[Data items]
========================================
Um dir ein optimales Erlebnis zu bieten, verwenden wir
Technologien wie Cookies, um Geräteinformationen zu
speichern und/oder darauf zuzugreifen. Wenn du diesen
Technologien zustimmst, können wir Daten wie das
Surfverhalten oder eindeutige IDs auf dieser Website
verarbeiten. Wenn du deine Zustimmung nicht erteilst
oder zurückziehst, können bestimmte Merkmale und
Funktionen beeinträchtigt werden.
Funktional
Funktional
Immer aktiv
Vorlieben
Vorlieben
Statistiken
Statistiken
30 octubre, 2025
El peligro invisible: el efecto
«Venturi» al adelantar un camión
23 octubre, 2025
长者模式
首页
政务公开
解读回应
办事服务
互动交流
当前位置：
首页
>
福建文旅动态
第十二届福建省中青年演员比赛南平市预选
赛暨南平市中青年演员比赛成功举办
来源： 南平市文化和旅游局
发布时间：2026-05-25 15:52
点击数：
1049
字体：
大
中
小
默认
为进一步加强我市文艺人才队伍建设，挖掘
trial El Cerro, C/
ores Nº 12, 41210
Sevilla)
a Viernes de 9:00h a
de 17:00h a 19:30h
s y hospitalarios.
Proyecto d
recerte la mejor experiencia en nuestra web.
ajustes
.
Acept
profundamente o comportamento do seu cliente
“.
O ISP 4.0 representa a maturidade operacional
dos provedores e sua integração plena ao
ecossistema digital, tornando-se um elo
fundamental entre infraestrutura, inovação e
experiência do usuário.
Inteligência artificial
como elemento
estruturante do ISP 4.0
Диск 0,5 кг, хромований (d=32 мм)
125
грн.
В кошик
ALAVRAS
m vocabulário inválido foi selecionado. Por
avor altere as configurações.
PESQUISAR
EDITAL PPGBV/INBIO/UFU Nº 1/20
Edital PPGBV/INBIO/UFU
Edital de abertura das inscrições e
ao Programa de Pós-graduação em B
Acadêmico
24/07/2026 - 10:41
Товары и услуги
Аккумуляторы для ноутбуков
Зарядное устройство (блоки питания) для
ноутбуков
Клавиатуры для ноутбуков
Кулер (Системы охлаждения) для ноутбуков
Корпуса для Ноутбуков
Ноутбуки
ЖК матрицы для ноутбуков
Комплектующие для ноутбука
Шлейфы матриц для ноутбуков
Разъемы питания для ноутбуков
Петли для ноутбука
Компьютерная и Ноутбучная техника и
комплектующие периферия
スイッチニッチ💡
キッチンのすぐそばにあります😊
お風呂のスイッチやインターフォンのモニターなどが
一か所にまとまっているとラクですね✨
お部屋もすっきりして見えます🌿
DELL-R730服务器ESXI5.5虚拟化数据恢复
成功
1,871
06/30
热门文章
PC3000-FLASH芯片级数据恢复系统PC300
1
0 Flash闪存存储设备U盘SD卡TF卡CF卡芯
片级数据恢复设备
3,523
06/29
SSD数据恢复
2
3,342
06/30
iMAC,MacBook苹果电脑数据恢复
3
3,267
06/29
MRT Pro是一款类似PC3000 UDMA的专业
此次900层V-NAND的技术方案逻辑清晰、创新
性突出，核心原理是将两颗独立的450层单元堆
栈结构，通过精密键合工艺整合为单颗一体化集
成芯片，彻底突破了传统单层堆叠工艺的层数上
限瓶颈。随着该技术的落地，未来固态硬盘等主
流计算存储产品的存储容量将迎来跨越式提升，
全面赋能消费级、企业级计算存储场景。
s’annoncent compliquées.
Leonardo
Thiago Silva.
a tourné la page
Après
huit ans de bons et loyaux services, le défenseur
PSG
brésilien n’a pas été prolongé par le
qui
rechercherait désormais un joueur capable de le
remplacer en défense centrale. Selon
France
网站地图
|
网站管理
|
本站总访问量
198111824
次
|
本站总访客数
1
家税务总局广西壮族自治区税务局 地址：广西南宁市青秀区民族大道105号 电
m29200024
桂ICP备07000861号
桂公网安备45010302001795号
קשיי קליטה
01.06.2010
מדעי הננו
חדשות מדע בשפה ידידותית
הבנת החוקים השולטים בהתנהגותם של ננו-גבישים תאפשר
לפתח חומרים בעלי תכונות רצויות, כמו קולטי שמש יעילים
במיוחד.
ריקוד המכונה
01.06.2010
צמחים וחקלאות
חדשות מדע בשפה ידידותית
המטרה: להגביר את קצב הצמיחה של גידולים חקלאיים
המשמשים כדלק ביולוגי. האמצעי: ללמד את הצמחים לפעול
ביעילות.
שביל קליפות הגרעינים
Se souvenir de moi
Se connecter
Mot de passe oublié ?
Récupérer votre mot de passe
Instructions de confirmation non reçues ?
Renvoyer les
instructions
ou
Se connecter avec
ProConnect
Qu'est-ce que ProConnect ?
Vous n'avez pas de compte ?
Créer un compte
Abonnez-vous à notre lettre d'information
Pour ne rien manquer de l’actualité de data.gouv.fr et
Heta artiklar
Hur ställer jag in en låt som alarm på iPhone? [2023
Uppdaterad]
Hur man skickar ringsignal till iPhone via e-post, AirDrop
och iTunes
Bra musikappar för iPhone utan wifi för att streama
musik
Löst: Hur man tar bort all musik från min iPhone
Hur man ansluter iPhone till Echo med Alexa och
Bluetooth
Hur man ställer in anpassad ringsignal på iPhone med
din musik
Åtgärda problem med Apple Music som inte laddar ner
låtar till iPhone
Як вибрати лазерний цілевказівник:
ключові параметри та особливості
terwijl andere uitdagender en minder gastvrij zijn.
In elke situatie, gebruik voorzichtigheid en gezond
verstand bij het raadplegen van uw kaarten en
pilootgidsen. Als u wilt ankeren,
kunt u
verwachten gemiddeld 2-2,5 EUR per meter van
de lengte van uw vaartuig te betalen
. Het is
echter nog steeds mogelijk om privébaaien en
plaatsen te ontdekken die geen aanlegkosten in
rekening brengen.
========================================
-- What needs to be done --
The reply should consist of all the records, repeated exactly.

-- Your solution --
Um dir ein optimales Erlebnis zu bieten, verwenden wir
Technologien wie Cookies, um Geräteinformationen zu
speichern und/oder darauf zuzugreifen. Wenn du diesen
Technologien zustimmst, können wir Daten wie das
Surfverhalten oder eindeutige IDs auf dieser Website
verarbeiten. Wenn du deine Zustimmung nicht erteilst
oder zurückziehst, können bestimmte Merkmale und
Funktionen beeinträchtigt werden.
Funktional
Funktional
Immer aktiv
Vorlieben
Vorlieben
Statistiken
Statistiken
30 octubre, 2025
El peligro invisible: el efecto
«Venturi» al adelantar un camión
23 octubre, 2025
长者模式
首页
政务公开
解读回应
办事服务
互动交流
当前位置：
首页
>
福建文旅动态
第十二届福建省中青年演员比赛南平市预选
赛暨南平市中青年演员比赛成功举办
来源： 南平市文化和旅游局
发布时间：2026-05-25 15:52
点击数：
1049
字体：
大
中
小
默认
为进一步加强我市文艺人才队伍建设，挖掘
trial El Cerro, C/
ores Nº 12, 41210
Sevilla)
a Viernes de 9:00h a
de 17:00h a 19:30h
s y hospitalarios.
Proyecto d
recerte la mejor experiencia en nuestra web.
ajustes
.
Acept
profundamente o comportamento do seu cliente
“.
O ISP 4.0 representa a maturidade operacional
dos provedores e sua integração plena ao
ecossistema digital, tornando-se um elo
fundamental entre infraestrutura, inovação e
experiência do usuário.
Inteligência artificial
como elemento
estruturante do ISP 4.0
Диск 0,5 кг, хромований (d=32 мм)
125
грн.
В кошик
ALAVRAS
m vocabulário inválido foi selecionado. Por
avor altere as configurações.
PESQUISAR
EDITAL PPGBV/INBIO/UFU Nº 1/20
Edital PPGBV/INBIO/UFU
Edital de abertura das inscrições e
ao Programa de Pós-graduação em B
Acadêmico
24/07/2026 - 10:41
Товары и услуги
Аккумуляторы для ноутбуков
Зарядное устройство (блоки питания) для
ноутбуков
Клавиатуры для ноутбуков
Кулер (Системы охлаждения) для ноутбуков
Корпуса для Ноутбуков
Ноутбуки
ЖК матрицы для ноутбуков
Комплектующие для ноутбука
Шлейфы матриц для ноутбуков
Разъемы питания для ноутбуков
Петли для ноутбука
Компьютерная и Ноутбучная техника и
комплектующие периферия
スイッチニッチ💡
キッチンのすぐそばにあります😊
お風呂のスイッチやインターフォンのモニターなどが
一か所にまとまっているとラクですね✨
お部屋もすっきりして見えます🌿
DELL-R730服务器ESXI5.5虚拟化数据恢复
成功
1,871
06/30
热门文章
PC3000-FLASH芯片级数据恢复系统PC300
1
0 Flash闪存存储设备U盘SD卡TF卡CF卡芯
片级数据恢复设备
3,523
06/29
SSD数据恢复
2
3,342
06/30
iMAC,MacBook苹果电脑数据恢复
3
3,267
06/29
MRT Pro是一款类似PC3000 UDMA的专业
此次900层V-NAND的技术方案逻辑清晰、创新
性突出，核心原理是将两颗独立的450层单元堆
栈结构，通过精密键合工艺整合为单颗一体化集
成芯片，彻底突破了传统单层堆叠工艺的层数上
限瓶颈。随着该技术的落地，未来固态硬盘等主
流计算存储产品的存储容量将迎来跨越式提升，
全面赋能消费级、企业级计算存储场景。
s’annoncent compliquées.
Leonardo
Thiago Silva.
a tourné la page
Après
huit ans de bons et loyaux services, le défenseur
PSG
brésilien n’a pas été prolongé par le
qui
rechercherait désormais un joueur capable de le
remplacer en défense centrale. Selon
France
网站地图
|
网站管理
|
本站总访问量
198111824
次
|
本站总访客数
1
家税务总局广西壮族自治区税务局 地址：广西南宁市青秀区民族大道105号 电
m29200024
桂ICP备07000861号
桂公网安备45010302001795号
קשיי קליטה
01.06.2010
מדעי הננו
חדשות מדע בשפה ידידותית
הבנת החוקים השולטים בהתנהגותם של ננו-גבישים תאפשר
לפתח חומרים בעלי תכונות רצויות, כמו קולטי שמש יעילים
במיוחד.
ריקוד המכונה
01.06.2010
צמחים וחקלאות
חדשות מדע בשפה ידידותית
המטרה: להגביר את קצב הצמיחה של גידולים חקלאיים
המשמשים כדלק ביולוגי. האמצעי: ללמד את הצמחים לפעול
ביעילות.
שביל קליפות הגרעינים
Se souvenir de moi
Se connecter
Mot de passe oublié ?
Récupérer votre mot de passe
Instructions de confirmation non reçues ?
Renvoyer les
instructions
ou
Se connecter avec
ProConnect
Qu'est-ce que ProConnect ?
Vous n'avez pas de compte ?
Créer un compte
Abonnez-vous à notre lettre d'information
Pour ne rien manquer de l’actualité de data.gouv.fr et
Heta artiklar
Hur ställer jag in en låt som alarm på iPhone? [2023
Uppdaterad]
Hur man skickar ringsignal till iPhone via e-post, AirDrop
och iTunes
Bra musikappar för iPhone utan wifi för att streama
musik
Löst: Hur man tar bort all musik från min iPhone
Hur man ansluter iPhone till Echo med Alexa och
Bluetooth
Hur man ställer in anpassad ringsignal på iPhone med
din musik
Åtgärda problem med Apple Music som inte laddar ner
låtar till iPhone
Як вибрати лазерний цілевказівник:
ключові параметри та особливості
terwijl andere uitdagender en minder gastvrij zijn.
In elke situatie, gebruik voorzichtigheid en gezond
verstand bij het raadplegen van uw kaarten en
pilootgidsen. Als u wilt ankeren,
kunt u
verwachten gemiddeld 2-2,5 EUR per meter van
de lengte van uw vaartuig te betalen
. Het is
echter nog steeds mogelijk om privébaaien en
plaatsen te ontdekken die geen aanlegkosten in
rekening brengen.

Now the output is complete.